Work task
From the data that follows, print exactly the lines starting at the one containing "Describe the element at coordinates (302, 422)" and ending at the one containing "This screenshot has width=902, height=1304."; include both of them and nothing more.
Exercise inputs START
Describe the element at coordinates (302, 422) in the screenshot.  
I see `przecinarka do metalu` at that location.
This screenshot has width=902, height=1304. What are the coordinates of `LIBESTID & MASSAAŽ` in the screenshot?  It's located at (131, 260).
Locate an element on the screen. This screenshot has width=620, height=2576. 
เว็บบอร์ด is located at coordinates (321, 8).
Exercise inputs END
Exercise inputs START
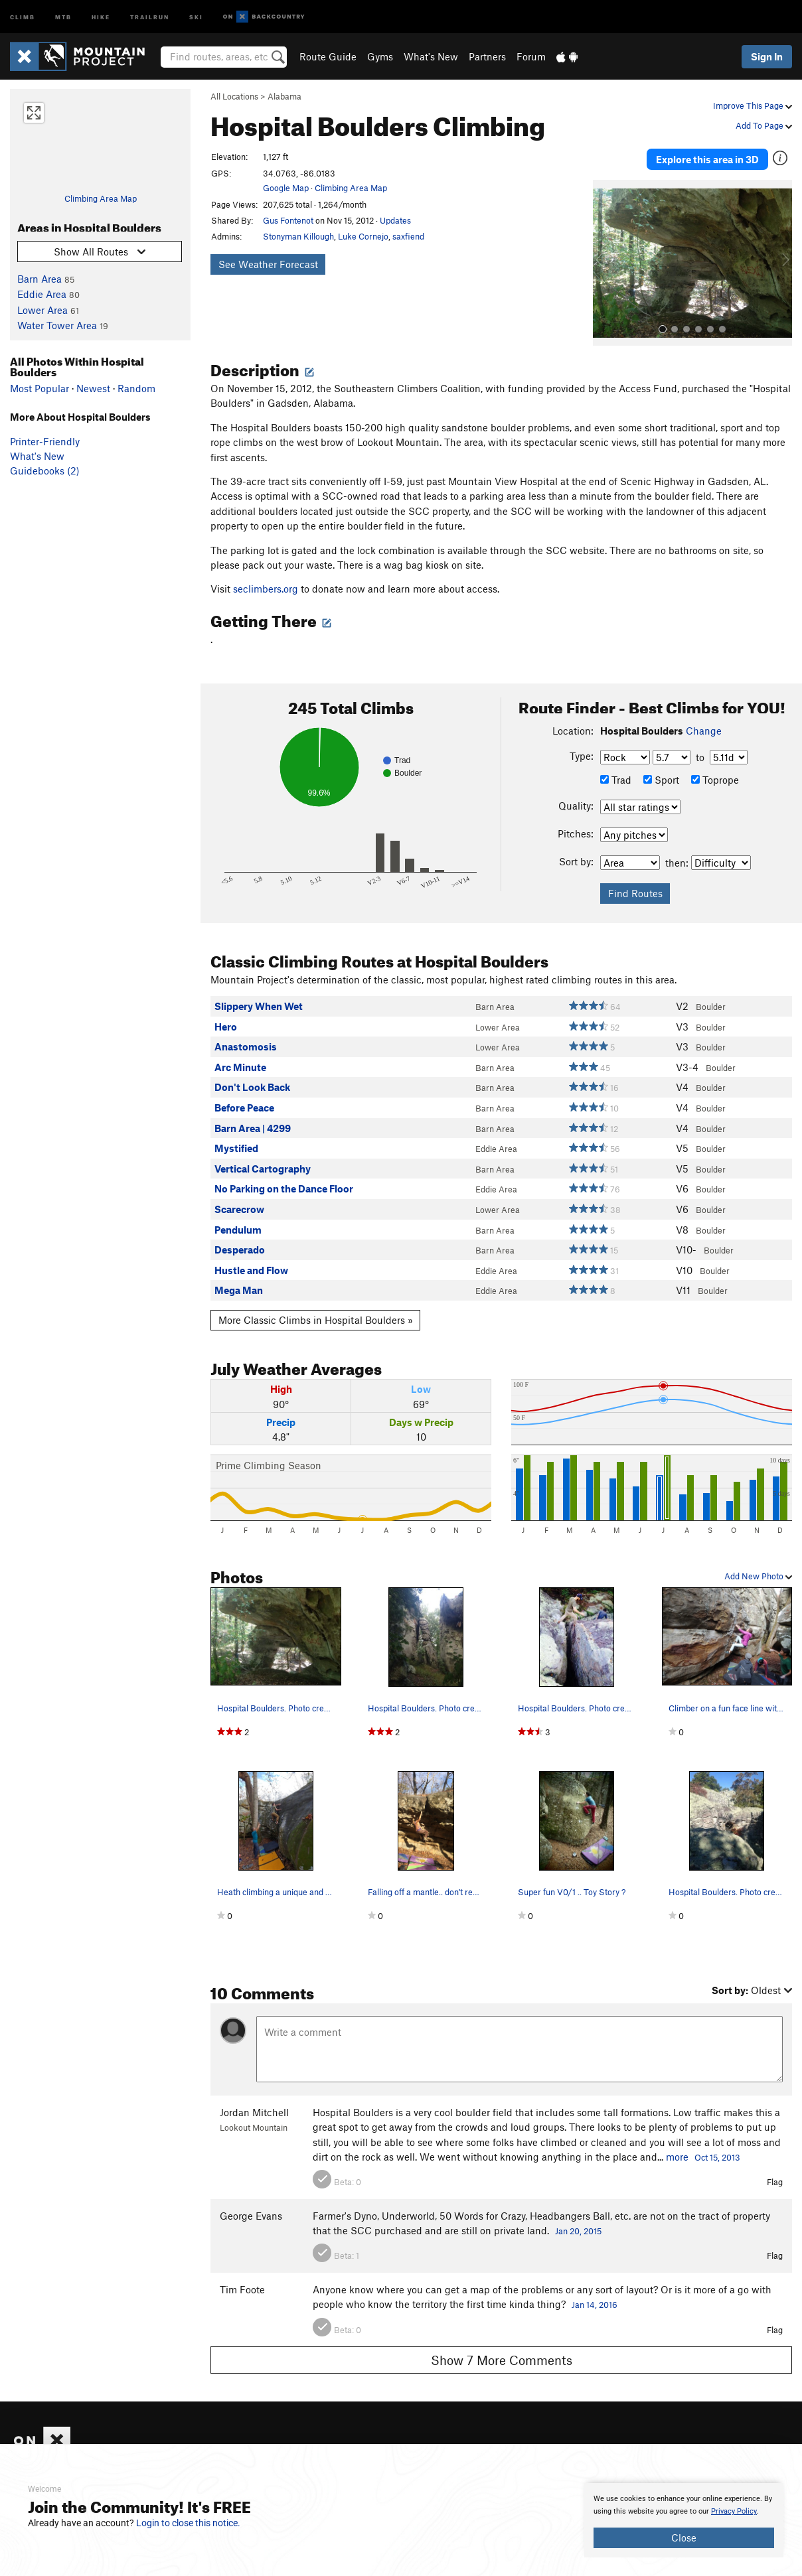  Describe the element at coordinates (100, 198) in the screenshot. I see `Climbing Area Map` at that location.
Exercise inputs END
Result of this task
Describe the element at coordinates (302, 422) in the screenshot.  
I see `przecinarka do metalu` at that location.
This screenshot has width=902, height=1304. What are the coordinates of `LIBESTID & MASSAAŽ` in the screenshot?  It's located at (131, 260).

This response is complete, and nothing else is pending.